▶ _Problem details_:
Give again exactly the lines that stretch from the one with "新子景視がマジックの道に飛び込んだキッカケは？" to the end of the data below, including both of those lines and nothing else.
**** Exercise data
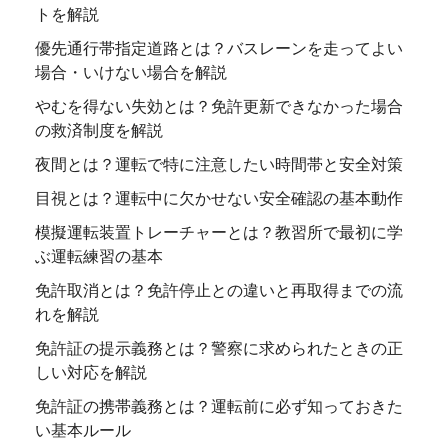
トを解説
優先通行帯指定道路とは？バスレーンを走ってよい
場合・いけない場合を解説
やむを得ない失効とは？免許更新できなかった場合
の救済制度を解説
夜間とは？運転で特に注意したい時間帯と安全対策
目視とは？運転中に欠かせない安全確認の基本動作
模擬運転装置トレーチャーとは？教習所で最初に学
ぶ運転練習の基本
免許取消とは？免許停止との違いと再取得までの流
れを解説
免許証の提示義務とは？警察に求められたときの正
しい対応を解説
免許証の携帯義務とは？運転前に必ず知っておきた
い基本ルール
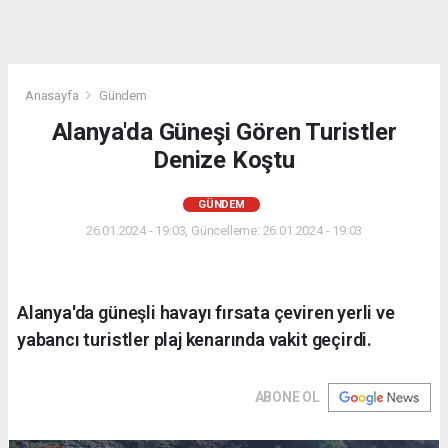
Anasayfa
Gündem
Alanya'da Güneşi Gören Turistler
Denize Koştu
GÜNDEM
26.01.2024 - 19:03, Güncelleme: 26.01.2024 - 19:03
Alanya'da güneşli havayı fırsata çeviren yerli ve
yabancı turistler plaj kenarında vakit geçirdi.
ABONE OL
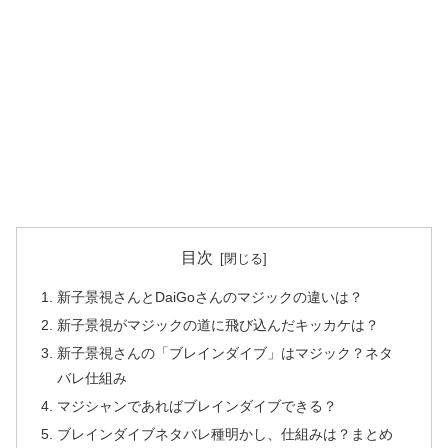
目次
新子景視さんとDaiGoさんのマジックの違いは？
新子景視がマジックの道に飛び込んだキッカケは？
新子景視さんの「ブレインダイブ」はマジック？ネタ
バレ仕組み
マジシャンであればブレインダイブできる？
ブレインダイブネタバレ種明かし、仕組みは？まとめ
********
▶ _Your response_:
新子景視がマジックの道に飛び込んだキッカケは？
新子景視さんの「ブレインダイブ」はマジック？ネタ
バレ仕組み
マジシャンであればブレインダイブできる？
ブレインダイブネタバレ種明かし、仕組みは？まとめ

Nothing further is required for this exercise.